» **Task item**
Repeat the records below word for word, but start at the line that contains "Neu: Mobiles Template", stop after the last line, and include nothing else.

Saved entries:
• • • •

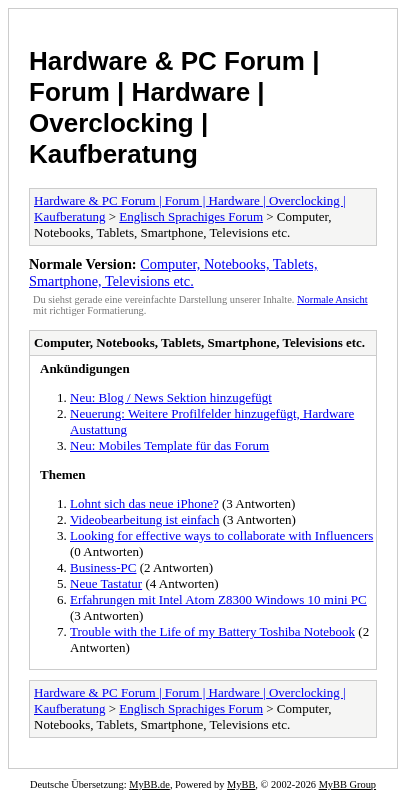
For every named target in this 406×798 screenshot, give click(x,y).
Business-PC (103, 567)
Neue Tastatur (106, 583)
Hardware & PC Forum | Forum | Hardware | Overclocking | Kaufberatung (174, 107)
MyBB (241, 784)
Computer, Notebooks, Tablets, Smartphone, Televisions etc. (173, 272)
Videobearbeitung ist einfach (144, 519)
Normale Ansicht (332, 299)
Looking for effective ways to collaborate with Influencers (221, 535)
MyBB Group (347, 784)
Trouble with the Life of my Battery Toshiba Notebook (212, 631)
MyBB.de (149, 784)
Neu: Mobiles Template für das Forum (169, 445)
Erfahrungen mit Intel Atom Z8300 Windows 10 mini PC (218, 599)
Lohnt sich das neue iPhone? (144, 503)
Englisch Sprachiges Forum (191, 216)
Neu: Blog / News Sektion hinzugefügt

• • • •

» **Output below**
Neu: Mobiles Template für das Forum (169, 445)
Erfahrungen mit Intel Atom Z8300 Windows 10 mini PC (218, 599)
Lohnt sich das neue iPhone? (144, 503)
Englisch Sprachiges Forum (191, 216)
Neu: Blog / News Sektion hinzugefügt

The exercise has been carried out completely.